Stellar Spectroscopy

Spectra of stars contain large number of indicators that can be used to derive stellar properties including the surface temperature, the gravity, the content of metals, and the movement of these stars. Through these spectra, we study the chemical composition of stars in clusters of different ages in order to constrain the formation scenario and the evolution of these objects.
Dr. Marwan Gebran is analyzing spectra of stars in different clusters in order to derive their content in C, O, Na, Mg, Si, Ti, Cr, Fe, Y, Sr, Ba, and other indicative elements.


Image and Video Analysis

The computer aided analysis of images allows for data to be extracted which would otherwise be determined subjectively. Further, the analysis of videos allows for the labor-intensive tasks like counting the number of objects in a frame or determining the size of objects to be done quickly and accurately.

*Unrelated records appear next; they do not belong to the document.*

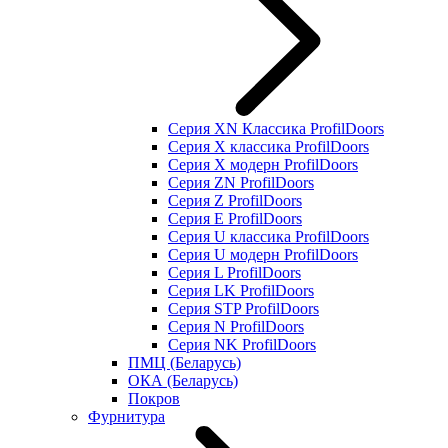
Серия XN Классика ProfilDoors
Серия Х классика ProfilDoors
Серия Х модерн ProfilDoors
Серия ZN ProfilDoors
Серия Z ProfilDoors
Серия Е ProfilDoors
Серия U классика ProfilDoors
Серия U модерн ProfilDoors
Серия L ProfilDoors
Серия LK ProfilDoors
Серия STP ProfilDoors
Cерия N ProfilDoors
Серия NK ProfilDoors
ПМЦ (Беларусь)
ОКА (Беларусь)
Покров
Фурнитура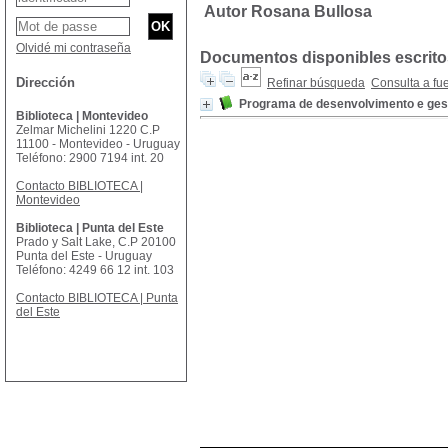
Autor Rosana Bullosa
Olvidé mi contraseña
Documentos disponibles escritos
Dirección
Refinar búsqueda
Consulta a fu
Programa de desenvolvimento e gest
Biblioteca | Montevideo
Zelmar Michelini 1220 C.P
11100 - Montevideo - Uruguay
Teléfono: 2900 7194 int. 20
Contacto BIBLIOTECA |
Montevideo
Biblioteca | Punta del Este
Prado y Salt Lake, C.P 20100
Punta del Este - Uruguay
Teléfono: 4249 66 12 int. 103
Contacto BIBLIOTECA | Punta
del Este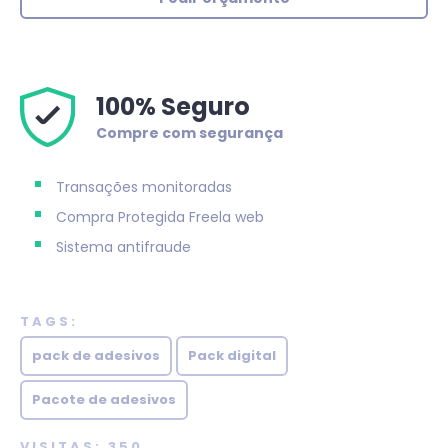
100% Seguro
Compre com segurança
Transações monitoradas
Compra Protegida
Freela web
Sistema antifraude
TAGS:
pack de adesivos
Pack digital
Pacote de adesivos
VISITAS: 350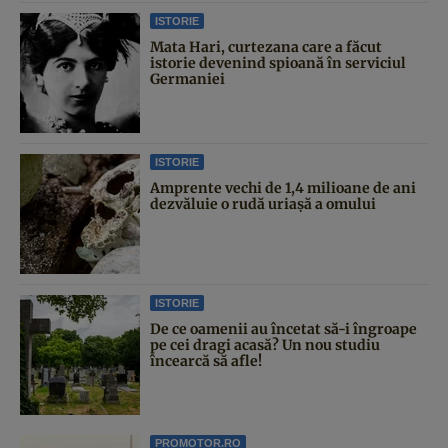
ISTORIE
Mata Hari, curtezana care a făcut
istorie devenind spioană în serviciul
Germaniei
ISTORIE
Amprente vechi de 1,4 milioane de ani
dezvăluie o rudă uriașă a omului
ISTORIE
De ce oamenii au încetat să-i îngroape
pe cei dragi acasă? Un nou studiu
încearcă să afle!
PROMOTOR.RO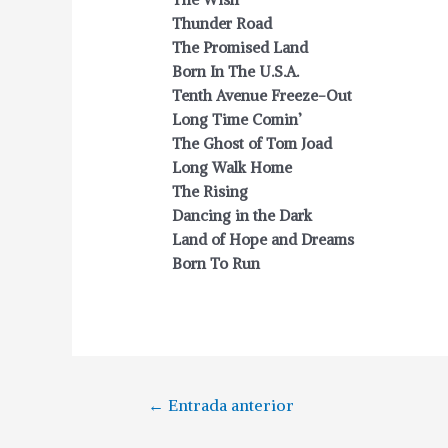
Thunder Road
The Promised Land
Born In The U.S.A.
Tenth Avenue Freeze-Out
Long Time Comin’
The Ghost of Tom Joad
Long Walk Home
The Rising
Dancing in the Dark
Land of Hope and Dreams
Born To Run
Navegación
←
Entrada anterior
de
entradas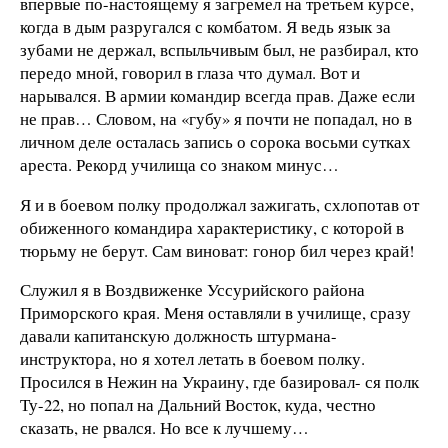
впервые по-настоящему я загремел на третьем курсе,
когда в дым разругался с комбатом. Я ведь язык за
зубами не держал, вспыльчивым был, не разбирал, кто
передо мной, говорил в глаза что думал. Вот и
нарывался. В армии командир всегда прав. Даже если
не прав… Словом, на «губу» я почти не попадал, но в
личном деле осталась запись о сорока восьми сутках
ареста. Рекорд училища со знаком минус…
Я и в боевом полку продолжал зажигать, схлопотав от
обиженного командира характеристику, с которой в
тюрьму не берут. Сам виноват: гонор бил через край!
Служил я в Воздвиженке Уссурийского района
Приморского края. Меня оставляли в училище, сразу
давали капитанскую должность штурмана-
инструктора, но я хотел летать в боевом полку.
Просился в Нежин на Украину, где базировал- ся полк
Ту-22, но попал на Дальний Восток, куда, честно
сказать, не рвался. Но все к лучшему…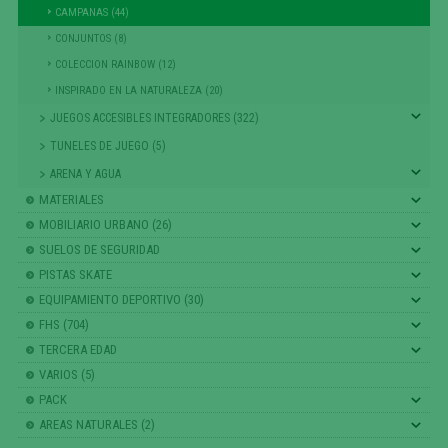
CAMPANAS (44)
CONJUNTOS (8)
COLECCION RAINBOW (12)
INSPIRADO EN LA NATURALEZA (20)
JUEGOS ACCESIBLES INTEGRADORES (322)
TUNELES DE JUEGO (5)
ARENA Y AGUA
MATERIALES
MOBILIARIO URBANO (26)
SUELOS DE SEGURIDAD
PISTAS SKATE
EQUIPAMIENTO DEPORTIVO (30)
FHS (704)
TERCERA EDAD
VARIOS (5)
PACK
AREAS NATURALES (2)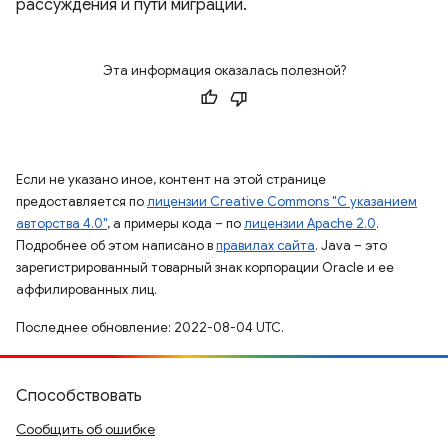
рассуждения и пути миграции.
Эта информация оказалась полезной?
Если не указано иное, контент на этой странице
предоставляется по
лицензии Creative Commons "С указанием
авторства 4.0"
, а примеры кода – по
лицензии Apache 2.0
.
Подробнее об этом написано в
правилах сайта
. Java – это
зарегистрированный товарный знак корпорации Oracle и ее
аффилированных лиц.
Последнее обновление: 2022-08-04 UTC.
Способствовать
Сообщить об ошибке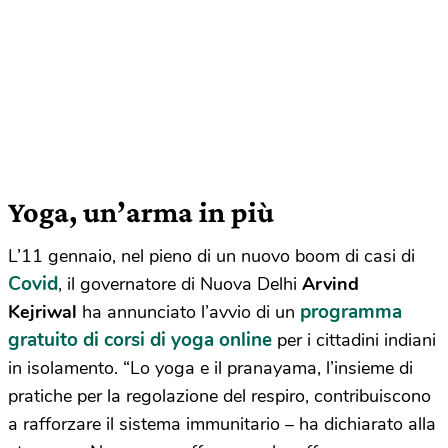
Yoga, un’arma in più
L’11 gennaio, nel pieno di un nuovo boom di casi di
Covid
, il governatore di Nuova Delhi
Arvind
programma
Kejriwal
ha annunciato l’avvio di un
gratuito di corsi di yoga online
per i cittadini indiani
in isolamento. “Lo yoga e il pranayama, l’insieme di
pratiche per la regolazione del respiro, contribuiscono
a rafforzare il sistema immunitario – ha dichiarato alla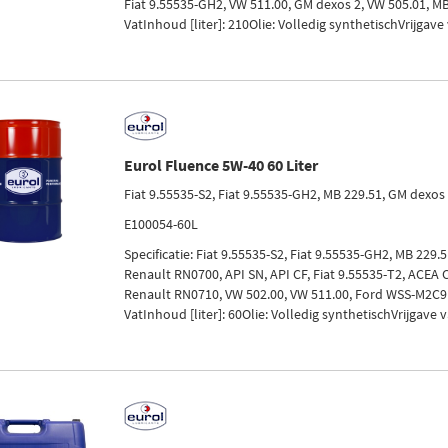
Fiat 9.55535-GH2, VW 511.00, GM dexos 2, VW 505.01, M
VatInhoud [liter]: 210Olie: Volledig synthetischVrijgave 
Eurol Fluence 5W-40 60 Liter
Fiat 9.55535-S2, Fiat 9.55535-GH2, MB 229.51, GM dexos
E100054-60L
Specificatie: Fiat 9.55535-S2, Fiat 9.55535-GH2, MB 229.
Renault RN0700, API SN, API CF, Fiat 9.55535-T2, ACEA 
Renault RN0710, VW 502.00, VW 511.00, Ford WSS-M2C
VatInhoud [liter]: 60Olie: Volledig synthetischVrijgave v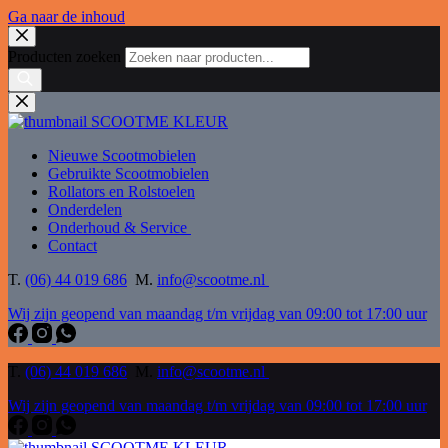
Ga naar de inhoud
Producten zoeken
Nieuwe Scootmobielen
Gebruikte Scootmobielen
Rollators en Rolstoelen
Onderdelen
Onderhoud & Service
Contact
T.
(06) 44 019 686
M.
info@scootme.nl
Wij zijn geopend van maandag t/m vrijdag van 09:00 tot 17:00 uur
T.
(06) 44 019 686
M.
info@scootme.nl
Wij zijn geopend van maandag t/m vrijdag van 09:00 tot 17:00 uur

Dr. Ian Bentley has collaborated with students on the image analysis of paper analytical devices, developing image and video analysis software and have worked on the analysis of the motion of bats in flight.


Applying Machine Learning and Neural Networks in Astronomy

Astronomical surveys, either spaceborne or ground-based, are gathering an unprecedented amount of data and finding the best tool to analyze the data is one of the purposes of this work. Several techniques are being tested, some are statistical such as principal component analysis, and some are based on convolutional neural networks. 

Dr. Gebran and his students are also researching the best method for determining the most accurate derivation of the temperature, gravity, content of metal, and rotation of stars.


Nuclear Theory

Nuclear physics is about more than just nuclear weapons and nuclear power. Nuclear physics is also at the heart of many technologies used in our everyday life including smoke detectors, and pacemakers. Understanding the energetics associated with nuclear transitions is essential for developing new applications of nuclear physics.

Dr. Bentley also works with students on computational models for various interactions among the nucleons in the nucleus of the atom and to model the evolution of nuclear shell structure.